This patch will significantly speed up attribute node when multiple
threads are available, especially in linear situations when parallelism
cannot be achieved elsewhere.
I tested on a mesh with 4 million vertices on a Ryzen 3700x.
All tests were done on "plain" attributes where no conversion
is necessary and the data is stored in contiguous arrays.
The results are an average over ~30 runs.

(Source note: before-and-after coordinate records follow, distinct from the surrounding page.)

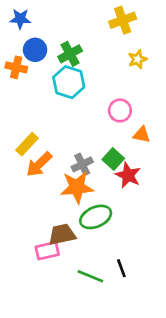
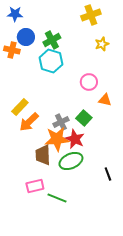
red star: (128, 175) -> (75, 139), moved
brown trapezoid: (62, 234) -> (43, 155), moved, turned -80
black line: (121, 268) -> (108, 174), moved
green line: (90, 276) -> (57, 198), moved

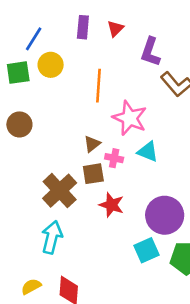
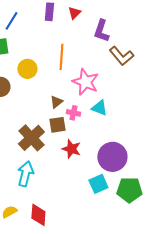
yellow circle: (51, 65) -> (27, 69), moved

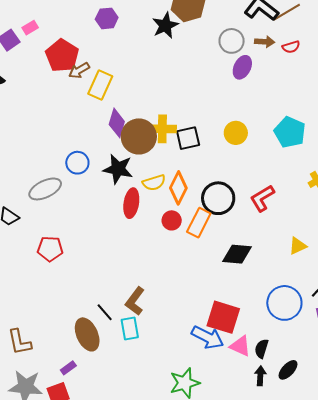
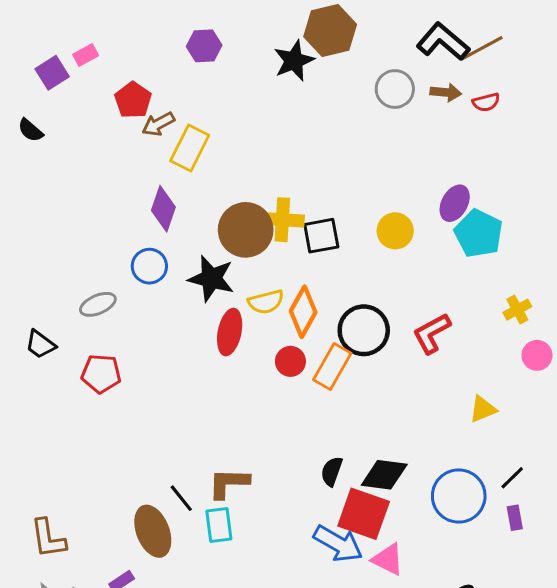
red pentagon: (62, 56) -> (133, 100), size x0.7
purple ellipse: (242, 67) -> (455, 203), moved
purple diamond: (117, 123) -> (163, 209), moved
gray ellipse: (45, 189) -> (98, 304), size x0.7
red pentagon: (50, 249) -> (101, 374), moved
black diamond: (237, 254) -> (384, 475), moved
brown L-shape: (135, 301) -> (229, 483), turned 52
black semicircle: (262, 349) -> (332, 471), moved

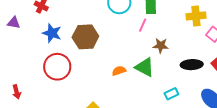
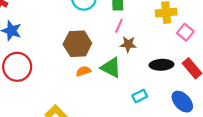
pink line: (143, 25) -> (119, 26), moved
brown hexagon: (85, 37) -> (77, 44), moved

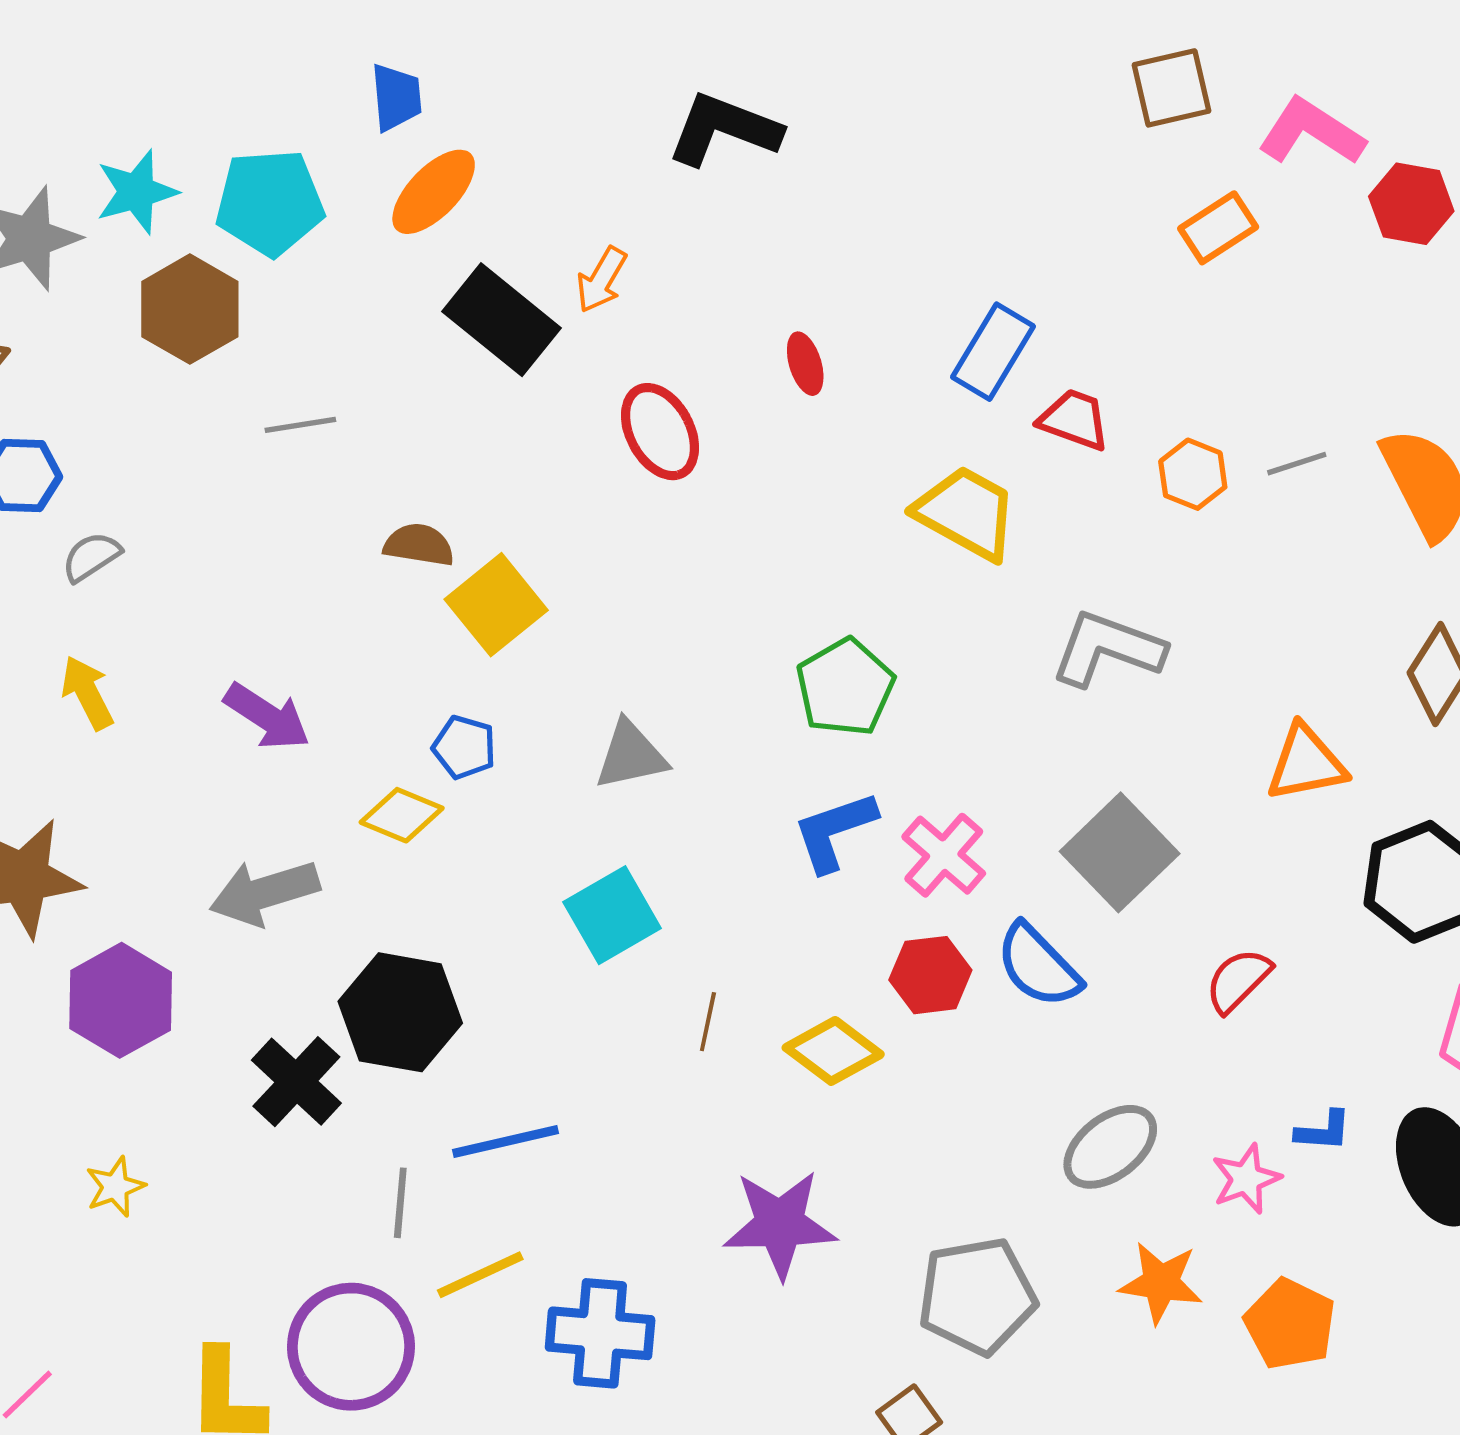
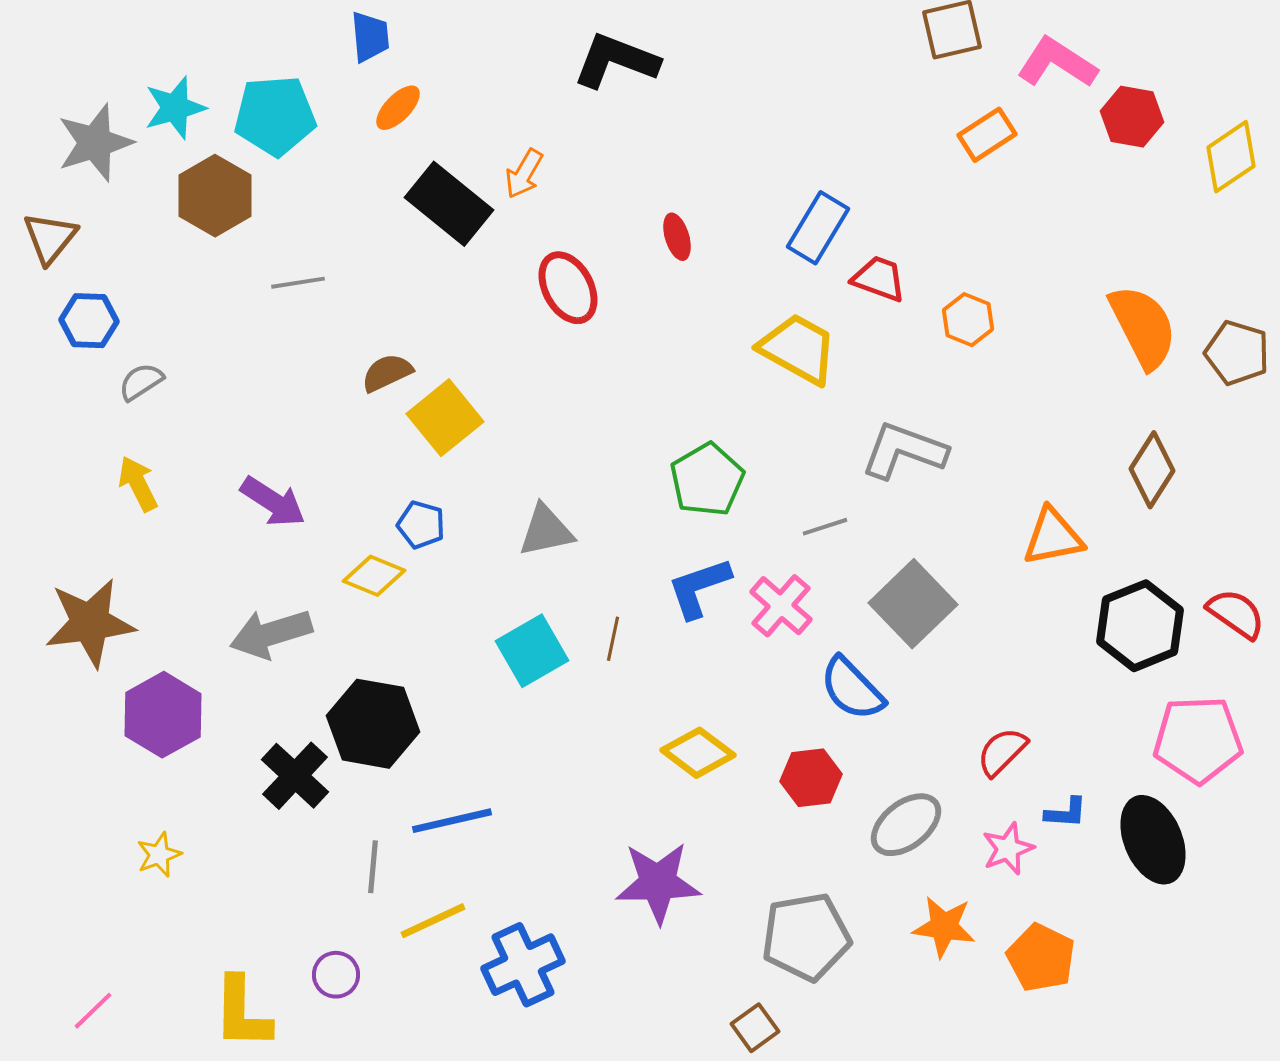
orange ellipse: (434, 192) -> (398, 108), size x0.7
gray line: (1297, 464) -> (825, 527), moved
brown semicircle: (419, 545) -> (387, 373), turned -34
red hexagon: (930, 975) -> (811, 778), moved
red semicircle: (1238, 980) -> (1002, 752), moved
brown line: (708, 1022) -> (613, 639), moved
blue cross: (600, 1333) -> (523, 965), turned -30
purple circle: (351, 1347) -> (336, 975), size x0.5

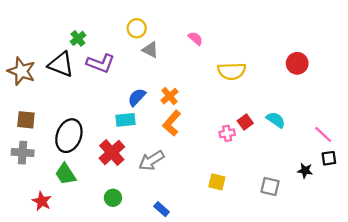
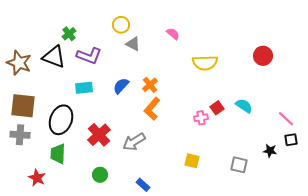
brown square: (26, 120) -> (23, 106), size x1.5
cyan rectangle: (125, 120) -> (84, 88), moved
green trapezoid: (66, 174) -> (58, 154), turned 35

| Node | Before (ms) | After (ms) | Speedup (x times faster) | Notes |
|---|---|---|---|---|
| Align Rotation to Vector | 651 | 70.8 | 9.19 | "Auto" pivot mode |
| Attribute Math | 60.1 | 10.1 | 5.95 | "Hyperbolic Sine" operation |
| Attribute Color Ramp | 55.2 | 11.1 | 4.97 | |
| Attribute Mix | 36.2 | 7.74 | 4.67 | Color data type |
| Attribute Sample Texture | 430 | 92 | 4.66 | "Clouds" texture |
| Attribute Math | 10.6 | 2.60 | 4.12 | "Add" operation |
| Attribute Randomize | 38.7 | 12.0 | 3.21 | Vector data type |
| Attribute Vector Math | 58.8 | 18.5 | 3.18 | Refract operation |
| Attribute Map Range | 28.2 | 6.79 | 4.17 | Vector data type |
The changes are not exhaustive, other nodes could still
be parallelized in the future. Also, it would be possible to further
optimize the grain size in parallel_for. I'd rather make sure that
it isn't too small though. I tested some different values, but also
relied on intuition-- increasing grain size for less complex operations
and vice versa.